OPINION:
House Democrats recently unveiled H.R. 3, a sweeping proposal that would impose a slew of ill-considered price controls on prescription drugs — and a virtual death knell on innovation
Not surprisingly, patient advocates immediately panned the bill, warning that it would deter medical research and thus prevent scientists from developing future treatments and cures. Let’s call H.R. 3 the Kill Innovation Act — because promising new medicines would be KIA.
The patients are right — but they’re actually understating the bill’s harmful effects. The legislation could stifle ongoing “post-approval” research into existing treatments that are already on the market. It would prevent scientists from refining current drug formulas to make them safer or testing these medicines in broader patient populations.
In other words, cures for certain types of cancer, autoimmune diseases, and other chronic conditions may already exist — but they won’t reach patients if H.R. 3 becomes law.
Consider how the drug development process actually works. When scientists discover a promising compound, they conduct years of lab tests, computer models, and animal studies. The vast majority of potential medicines fail in this pre-clinical trial phase — only one in 1,000 compounds shows enough promise to merit further testing in humans.
Scientists typically conduct “phase I” clinical trials on healthy humans to confirm an experimental medicine’s safety. If the compound proves broadly safe, scientists move on to “phase II” trials in dozens or hundreds of sick patients. Even though the odds are heavily againt them, occasionally, the FDA approves medicines on an expedited basis after phase II trials.
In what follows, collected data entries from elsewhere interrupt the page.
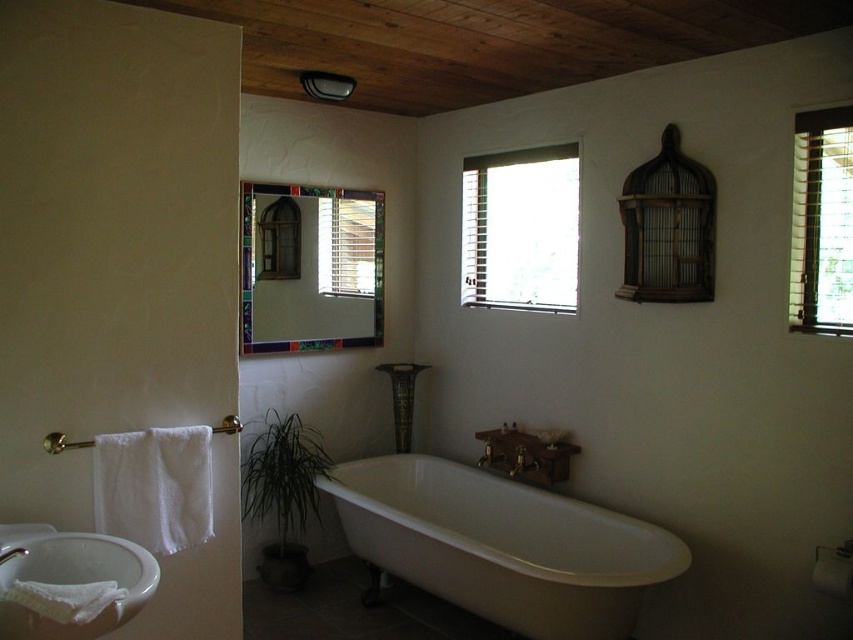 Does point (561, 544) lie in front of point (846, 195)?

No, (561, 544) is further to viewer.

Who is taller, white glossy bathtub at center or wooden blinds at upper right?

Standing taller between the two is wooden blinds at upper right.

Find the location of a particular element. The image size is (853, 640). white glossy bathtub at center is located at coordinates (502, 545).

Is white ceramic sink at lower left to the left of green leafy plant at lower left from the viewer's perspective?

Indeed, white ceramic sink at lower left is positioned on the left side of green leafy plant at lower left.

Is white ceramic sink at lower left positioned behind green leafy plant at lower left?

No, it is in front of green leafy plant at lower left.

Between point (24, 637) and point (291, 499), which one is positioned in front?

Positioned in front is point (24, 637).

The height and width of the screenshot is (640, 853). In order to click on white ceramic sink at lower left in this screenshot , I will do `click(74, 580)`.

Is transparent glass window at upper center closer to camera compared to green leafy plant at lower left?

Yes, transparent glass window at upper center is in front of green leafy plant at lower left.

Does transparent glass window at upper center appear under green leafy plant at lower left?

Actually, transparent glass window at upper center is above green leafy plant at lower left.

Between point (560, 164) and point (321, 465), which one is positioned in front?

Positioned in front is point (560, 164).

Where is `transparent glass window at upper center`? The width and height of the screenshot is (853, 640). transparent glass window at upper center is located at coordinates (520, 228). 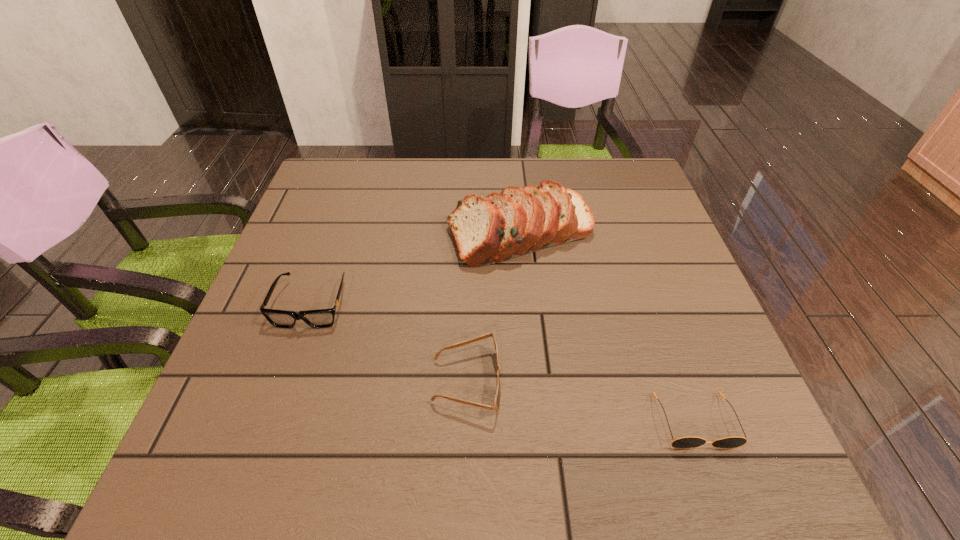 In the image, there is a desktop. Where is `blank space at the far right corner`? blank space at the far right corner is located at coordinates (615, 170).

More typically, the FDA requires researchers to prove a drug’s safety and efficacy in randomized, double-blind “phase III” trials, which usually involve hundreds or thousands of sick patients. Drug companies then submit their testing data to the FDA for review.
This research and development process often takes a decade or more and it’s fraught with failure. Only 12 percent of experimental medicines that enter phase I trials ultimately win FDA approval. After accounting for this high failure rate, it costs companies $2.6 billion, on average, to bring a single new medicine to market.
Many people think the research process ends there — but it doesn’t. Companies often conduct extensive post-approval, or “phase IV,” trials to monitor patients for long term side effects.
Innovators also test whether their FDA-approved medicines can effectively treat other, related diseases. Consider the drug Lynparza, which the FDA initially approved in 2017 to treat certain types of ovarian, fallopian tube, and primary peritoneal cancers. The manufacturer conducted extensive post-approval research, which led to the FDA approving Lynparza for certain forms of breast cancer as well.
Post-approval research also delivers new treatment options to broader patient populations. Consider Astagraf XL, which the FDA approved in 2013 to prevent kidney transplant rejections in adults. The company conducted additional testing — and last year, the agency approved the treatment for children too. A rare win for pediatric patients.
Follow-on research isn’t cheap. It adds $300 million, on average, to the typical drug’s R&D cost, bringing the total figure up to $2.9 billion.
H.R. 3 would discourage such research. The bill imposes steep penalties on any drug companies that raise a medicine’s price faster than inflation. In other words, the legislation would prevent companies from updating their prices — even if the new indication is highly valued by patients and the health care system.
If the House bill makes it harder to recoup the cost of follow-on research, companies won’t make those investments in the first place. Why bother looking for new uses if these post-approval discoveries won’t deliver a financial return?
The inflation penalty would chill medical innovation — which is reason enough to reject it out of hand. But what makes the policy even less defensible is that it would do nothing to reduce patients’ actual pharmacy bills. The proceeds from the inflation penalty would go directly into the government’s coffers.
Simply put, patients would lose out on the valuable medical discoveries that only post-approval research can deliver, while deriving no benefits in return. That’s not what Americans had in mind when they demanded drug-pricing reform.
• Peter J. Pitts, a former FDA associate commissioner, is president of the Center for Medicine in the Public Interest.